In John’s recent research with Megan Reitz into workplace activism, what stands out for him is how ill-equipped organisational leaders are for dealing with the complexities of a world that increasingly expects them to have some capacity for deep thinking, for seeing the world in ways that cannot be subsumed within a simplistic, mechanistic economic orthodoxy, focused on something called ‘growth’, budgetary discipline and the productive use of capital.

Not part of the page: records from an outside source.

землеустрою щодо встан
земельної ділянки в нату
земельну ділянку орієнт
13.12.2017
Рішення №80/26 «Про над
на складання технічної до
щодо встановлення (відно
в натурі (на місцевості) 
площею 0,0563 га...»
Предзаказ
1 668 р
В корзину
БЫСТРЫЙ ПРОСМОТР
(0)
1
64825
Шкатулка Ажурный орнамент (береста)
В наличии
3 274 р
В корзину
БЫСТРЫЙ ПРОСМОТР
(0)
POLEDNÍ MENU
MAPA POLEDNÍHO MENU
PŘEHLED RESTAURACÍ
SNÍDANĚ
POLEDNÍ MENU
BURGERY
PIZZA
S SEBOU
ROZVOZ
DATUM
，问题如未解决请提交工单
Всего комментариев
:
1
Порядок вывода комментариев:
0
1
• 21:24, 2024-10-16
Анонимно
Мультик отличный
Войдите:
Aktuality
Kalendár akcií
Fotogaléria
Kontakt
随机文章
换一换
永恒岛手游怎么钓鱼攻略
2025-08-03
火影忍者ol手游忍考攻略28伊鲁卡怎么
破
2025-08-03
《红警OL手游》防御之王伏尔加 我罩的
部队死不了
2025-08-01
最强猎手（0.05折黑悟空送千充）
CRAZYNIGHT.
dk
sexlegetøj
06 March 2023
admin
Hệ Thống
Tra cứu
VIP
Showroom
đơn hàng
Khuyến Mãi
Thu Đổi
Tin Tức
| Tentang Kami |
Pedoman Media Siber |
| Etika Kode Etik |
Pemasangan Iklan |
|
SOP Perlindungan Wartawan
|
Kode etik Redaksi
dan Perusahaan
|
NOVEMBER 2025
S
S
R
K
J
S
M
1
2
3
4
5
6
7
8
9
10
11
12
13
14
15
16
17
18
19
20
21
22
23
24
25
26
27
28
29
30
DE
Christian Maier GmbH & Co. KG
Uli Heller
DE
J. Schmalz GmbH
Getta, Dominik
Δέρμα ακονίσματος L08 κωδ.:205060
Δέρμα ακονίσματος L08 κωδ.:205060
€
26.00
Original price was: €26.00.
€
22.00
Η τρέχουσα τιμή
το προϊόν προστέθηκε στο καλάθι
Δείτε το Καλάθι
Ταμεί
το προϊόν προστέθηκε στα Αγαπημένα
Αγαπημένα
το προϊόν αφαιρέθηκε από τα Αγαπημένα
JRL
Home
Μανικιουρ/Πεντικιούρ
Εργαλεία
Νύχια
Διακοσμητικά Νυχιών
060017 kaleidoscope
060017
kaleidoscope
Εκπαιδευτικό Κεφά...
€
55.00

A world of incommensurability, of things that can’t be reduced to a common comparator, is novel for leaders who have been schooled by the world’s leading business schools and consultancies. These temples of orthodoxy show how to succeed without reference to a moral compass – individual competitiveness is a universal and absolute good. Winning is all. And the ethics of sharp-practice professional sport is the held up as the exemplar of virtue.

What is to be done?

This is not a plea for the emergence of a new master race of impeccable moral philosophers. We’ve always preferred to work with the notion that we are all built of crooked timber and that wishing we were other than this leads you into all sort of ‘Year Zero’, absolutist nasties.

The first step we think to take on addressing the pathology of current leadership practice, is to acknowledge this crooked reality and to call out as unhelpful the idealisation, worship and super-hero-ing of those who occupy the high ground of formal organisational leadership.

A second step is then to try and shift the popular narrative around leadership both within the workplace and in wider society – to look at it critically, see it for the self-serving club it’s become and how the process for joining the club undermines people’s capacity for exercising moral judgement and living with moral tensions and ambiguities.

And a third step is for each of us to own our responsibility for sustaining this toxic pathology, with our habits of looking for answers from on-high and deny our active participation in creating and sustaining the pathology of leadership.